Strength: Predictability and auditability. Weakness: No nuance. Can’t handle novel situations.
Layer 3: Schema Validation (The Last Line of Defense)
Pydantic validators enforce structural invariants. They can’t tell you what the right answer is, but they can tell you when an answer is self-contradictory. A 95% risk score with a GO decision isn’t just wrong — it’s incoherent.
Strength: Catches logical impossibilities. Weakness: Only catches constraint violations, not bad judgments.
The Fix
The engineering fix is straightforward. After the policy engine finishes adjusting scores, check whether the final score exceeds the threshold and flip the decision accordingly:
# After all policy rules have been applied
if output.risk_score > threshold:
output.decision = Decision.NO_GO
But notice: even after this fix, the Pydantic validator should stay. It’s a safety net. The best safety nets are the ones that never trigger — but you don’t remove the net just because the trapeze artist hasn’t fallen yet.
Takeaways for Anyone Building on LLMs
- Never rely on the LLM alone for safety-critical decisions. Add deterministic rules that can override the model. An LLM can be prompt-injected into saying a dangerous release is safe. A policy rule checking CI results cannot.
- Validate the final output, not just the model’s output. Your post-processing pipeline (policy rules, transformations, enrichment) can introduce inconsistencies that weren’t in the original model response.
- Make your constraints explicit. The Pydantic validator that caught this issue is a one-line check:
if risk_score > 0.7 and decision == GO: raise error. Write down the invariants your system should never violate, then enforce them in code. - Log everything. The structured logging in the agent made this issue immediately visible. I could see the assessment start, the LLM’s response, the policy adjustments, and the exact validation failure — all in one trace. Without this, the error would have been a mystery.

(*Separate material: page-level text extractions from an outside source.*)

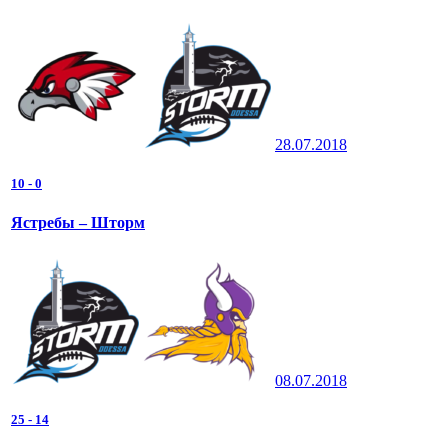
28.07.2018
10
-
0
Ястребы – Шторм
08.07.2018
25
-
14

- Treat errors as signal, not noise. This validation error wasn’t a bug to squash. It was the system telling me about an architectural gap between two layers. Every error your safety net catches is a lesson about where your system’s assumptions break down.
Final Thought
The goal isn’t to build an AI system that never makes mistakes. The goal is to build one where mistakes are caught before they reach the user. Three imperfect layers, each watching the others, are more reliable than one “perfect” layer.
My release agent threw an error. And that was the best thing it could have done.